Beijing, 100038, China
[email protected], [email protected], {mengzehui, xuejingtao}@huawei.com
Abstract

Embodied AI is an inevitable trend that emphasizes the interaction between intelligent entities and the real world, with broad applications in Robotics, especially target-driven navigation. This task requires the robot to find an object of a certain category efficiently in an unknown domestic environment. Recent works focus on exploiting layout relationships by graph neural networks (GNNs). However, most of them obtain robot actions directly from observations in an end-to-end manner via an incomplete relation graph, which is not interpretable and reliable. We decouple this task and propose ReVoLT, a hierarchical framework: (a) an object detection visual front-end, (b) a high-level reasoner (infers semantic sub-goals), (c) an intermediate-level planner (computes geometrical positions), and (d) a low-level controller (executes actions). ReVoLT operates with a multi-layer semantic-spatial topological graph. The reasoner uses multiform structured relations as priors, which are obtained from combinatorial relation extraction networks composed of unsupervised GraphSAGE, GCN, and GraphRNN-based Region Rollout. The reasoner performs with Upper Confidence Bound for Tree (UCT) to infer semantic sub-goals, accounting for trade-offs between exploitation (depth-first searching) and exploration (regretting). The lightweight intermediate-level planner generates instantaneous spatial sub-goal locations via an online constructed Voronoi local graph. The simulation experiments demonstrate that our framework achieves better performance in the target-driven navigation tasks and generalizes well, which has an 80% improvement compared to the existing state-of-the-art method. The code and result video will be released at https://ventusff.github.io/ReVoLT-website/.

Index Terms:
Relational reasoning, combinatorial relation graph neural networks, UCT bandit, online Voronoi local graph

I Introduction

Finding objects in complex houses efficiently is a prerequisite for domestic service robots. Robots need to reason and make dynamic decisions along with interacting with the real-world environment. Embodied AI, proposed by Matej Hoffman and Rolf Pfiefer[1], suggests that to truly understand how the human brain works, a brain should be embedded into a physical body, and let it explore and interact with the real world. Among all the work practicing Embodied AI in recent years, target-driven navigation (TDN) is one of the most feasible and essential tasks, which combines techniques in both machine learning and robotics, and is widely applicable for scenarios such as domestic service robots. It typically requires the robot to find a target object of a certain category in an unknown scene, demanding both high efficiency and success rate. Hence, the key problems of the TDN task are generalizing across unknown domains and exploring efficiently.
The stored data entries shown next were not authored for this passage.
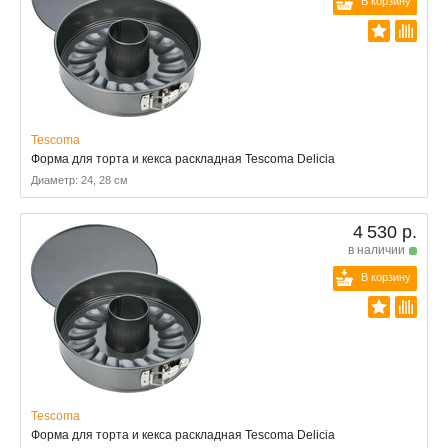
В корзину
Tescoma
Форма для торта и кекса раскладная Tescoma Delicia
Диаметр: 24, 28 см
4 530 р.
в наличии
В корзину
Tescoma
Форма для торта и кекса раскладная Tescoma Delicia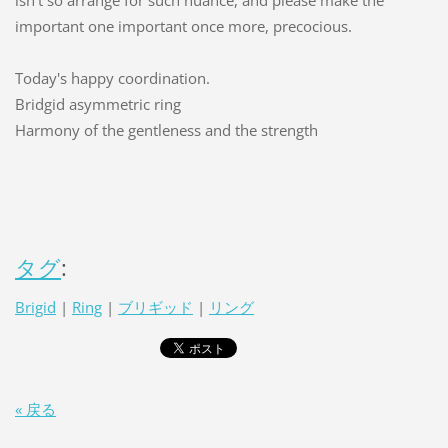
important one important once more, precocious.
Today's happy coordination.
Bridgid asymmetric ring
Harmony of the gentleness and the strength
タグ
:
Brigid
|
Ring
|
ブリギッド
|
リング
« 戻る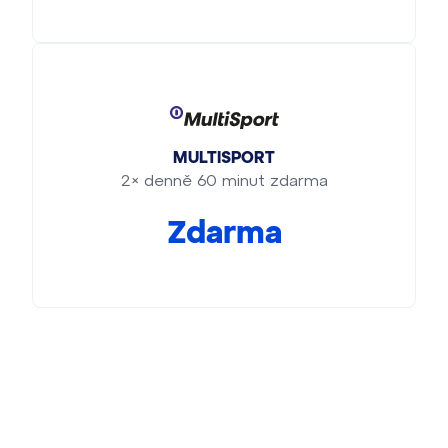
MULTISPORT
2× denně 60 minut zdarma
Zdarma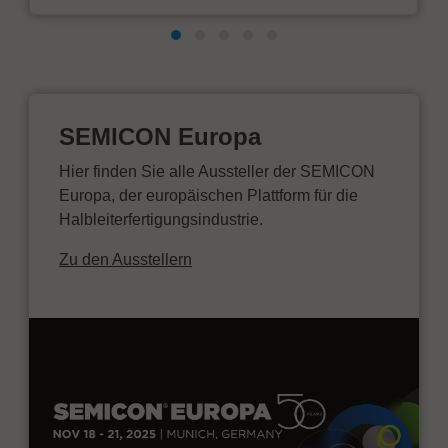
SEMICON Europa
Hier finden Sie alle Aussteller der SEMICON
Europa, der europäischen Plattform für die
Halbleiterfertigungsindustrie.
Zu den Ausstellern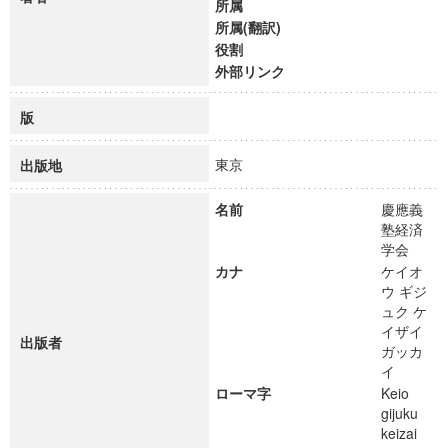
所属
所属(翻訳)
役割
外部リンク
版
東京
出版地
名前
慶應義
塾経済
学会
カナ
ケイオ
ウ ギジ
ュク ケ
イザイ
出版者
ガッカ
イ
ローマ字
Keio
gijuku
keizai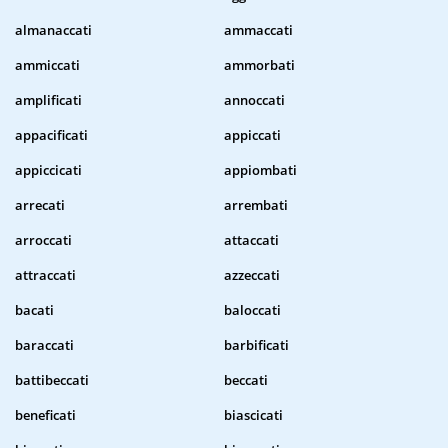
almanaccati
ammaccati
ammiccati
ammorbati
amplificati
annoccati
appacificati
appiccati
appiccicati
appiombati
arrecati
arrembati
arroccati
attaccati
attraccati
azzeccati
bacati
baloccati
baraccati
barbificati
battibeccati
beccati
beneficati
biascicati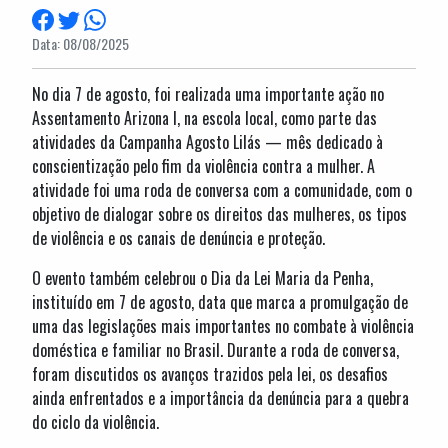
Data: 08/08/2025
No dia 7 de agosto, foi realizada uma importante ação no
Assentamento Arizona I, na escola local, como parte das
atividades da Campanha Agosto Lilás — mês dedicado à
conscientização pelo fim da violência contra a mulher. A
atividade foi uma roda de conversa com a comunidade, com o
objetivo de dialogar sobre os direitos das mulheres, os tipos
de violência e os canais de denúncia e proteção.
O evento também celebrou o Dia da Lei Maria da Penha,
instituído em 7 de agosto, data que marca a promulgação de
uma das legislações mais importantes no combate à violência
doméstica e familiar no Brasil. Durante a roda de conversa,
foram discutidos os avanços trazidos pela lei, os desafios
ainda enfrentados e a importância da denúncia para a quebra
do ciclo da violência.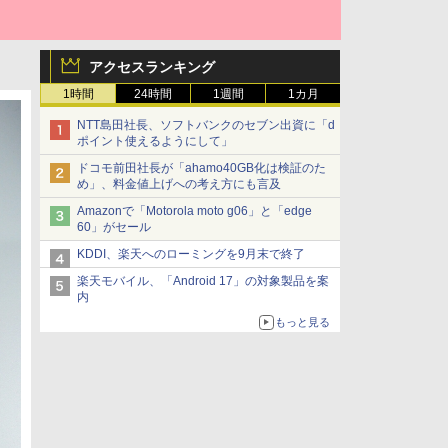
アクセスランキング
1時間
24時間
1週間
1カ月
NTT島田社長、ソフトバンクのセブン出資に「d
ポイント使えるようにして」
ドコモ前田社長が「ahamo40GB化は検証のた
め」、料金値上げへの考え方にも言及
Amazonで「Motorola moto g06」と「edge
60」がセール
KDDI、楽天へのローミングを9月末で終了
楽天モバイル、「Android 17」の対象製品を案
内
もっと見る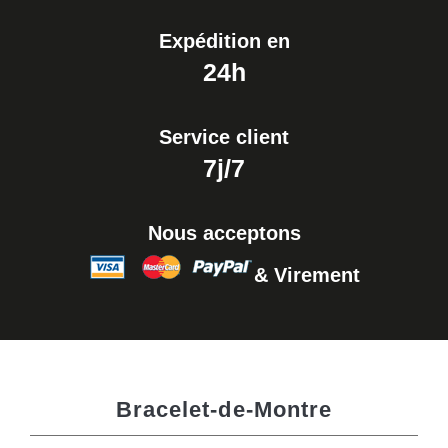
Expédition en
24h
Service client
7j/7
Nous acceptons
& Virement
Bracelet-de-Montre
Traditional Simultaneous Localization and Mapping (SLAM) pipeline has already handled TDN to some extent[2], but there are still numerous problems lying in its major modules. First, it remains troublesome for SLAM-based methods to acquire and maintain a lifelong updating semantic map, which demands accurate sensors and semantic information. Second, SLAM-based methods are inherently less adaptive to posterior information, which causes them not generalizing well in complicated environments, especially in indoor scenes. Last but not least, SLAM-based methods are not specially designed for searching objects in unknown environments, which requires keeping balance between exploitation (depth-first searching) and exploration (regretting).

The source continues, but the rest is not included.